MAGPIE: A benchmark for Multi-AGent contextual PrIvacy Evaluation
Juneja, Gurusha, Pasupulati, Jayanth Naga Sai, Albalak, Alon, Hua, Wenyue, Wang, William Yang
A core challenge for autonomous LLM agents in collaborative settings is balancing robust privacy understanding and preservation alongside task efficacy. Existing privacy benchmarks only focus on simplistic, single-turn interactions where private information can be trivially omitted without affecting task outcomes. In this paper, we introduce MAGPIE (Multi-AGent contextual PrIvacy Evaluation), a novel benchmark of 200 high-stakes tasks designed to evaluate privacy understanding and preservation in multi-agent collaborative, non-adversarial scenarios. MAGPIE integrates private information as essential for task resolution, forcing agents to balance effective collaboration with strategic information control.

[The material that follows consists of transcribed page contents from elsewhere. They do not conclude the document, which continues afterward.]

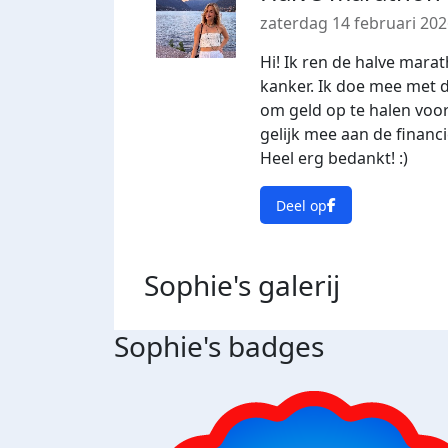
zaterdag 14 februari 20
Hi! Ik ren de halve mara
kanker. Ik doe mee met d
om geld op te halen voo
gelijk mee aan de finan
Heel erg bedankt! :)
Deel op
Sophie's
galerij
Sophie's badges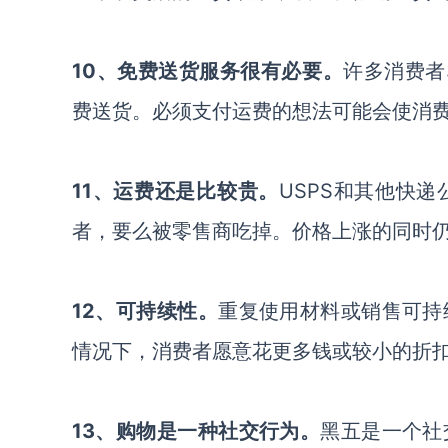
10、免费送货服务很有必要。
许多消费者习
费送货。必须支付运费的想法可能会使消
11、运费还是比较贵。
USPS和其他快
者，要么被零售商吃掉。价格上涨的同时仍
12、可持续性。
重复使用材料或销售可持
情况下，消费者愿意花更多钱或较小的折
13、购物是一种社交行为。
黑五是一个社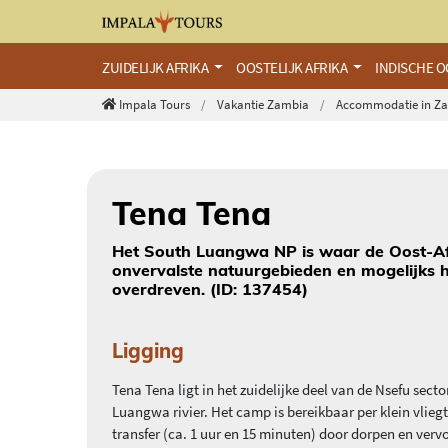
ZUIDELIJK AFRIKA
OOSTELIJK AFRIKA
INDISCHE 
Impala Tours
Vakantie Zambia
Accommodatie in Z
Tena Tena
Het South Luangwa NP is waar de Oost-Afri
onvervalste natuurgebieden en mogelijks he
overdreven. (ID: 137454)
Ligging
Tena Tena ligt in het zuidelijke deel van de Nsefu s
Luangwa rivier. Het camp is bereikbaar per klein vliegt
transfer (ca. 1 uur en 15 minuten) door dorpen en ver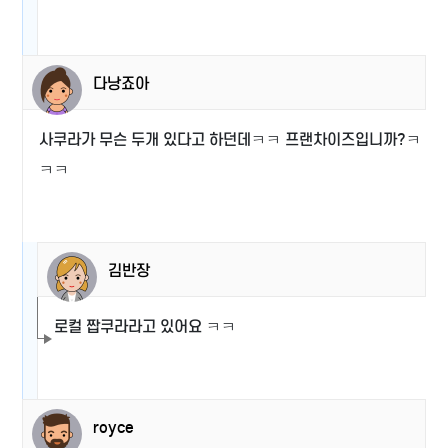
다낭죠아
사쿠라가 무슨 두개 있다고 하던데ㅋㅋ 프랜차이즈입니까?ㅋ
ㅋㅋ
김반장
로컬 짭쿠라라고 있어요 ㅋㅋ
royce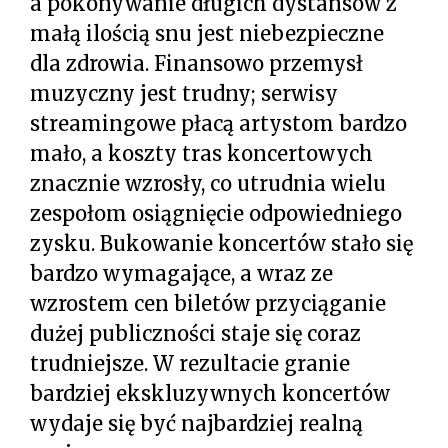
a pokonywanie długich dystansów z
małą ilością snu jest niebezpieczne
dla zdrowia. Finansowo przemysł
muzyczny jest trudny; serwisy
streamingowe płacą artystom bardzo
mało, a koszty tras koncertowych
znacznie wzrosły, co utrudnia wielu
zespołom osiągnięcie odpowiedniego
zysku. Bukowanie koncertów stało się
bardzo wymagające, a wraz ze
wzrostem cen biletów przyciąganie
dużej publiczności staje się coraz
trudniejsze. W rezultacie granie
bardziej ekskluzywnych koncertów
wydaje się być najbardziej realną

Our evaluation reveals that state-of-the-art agents, including GPT-5 and Gemini 2.5-Pro, exhibit significant privacy leakage, with Gemini 2.5-Pro leaking up to 50.7% and GPT-5 up to 35.1% of the sensitive information even when explicitly instructed not to. Moreover, these agents struggle to achieve consensus or task completion and often resort to undesirable behaviors such as manipulation and power-seeking (e.g., Gemini 2.5-Pro demonstrating manipulation in 38.2% of the cases). These findings underscore that current LLM agents lack robust privacy understanding and are not yet adequately aligned to simultaneously preserve privacy and maintain effective collaboration in complex environments.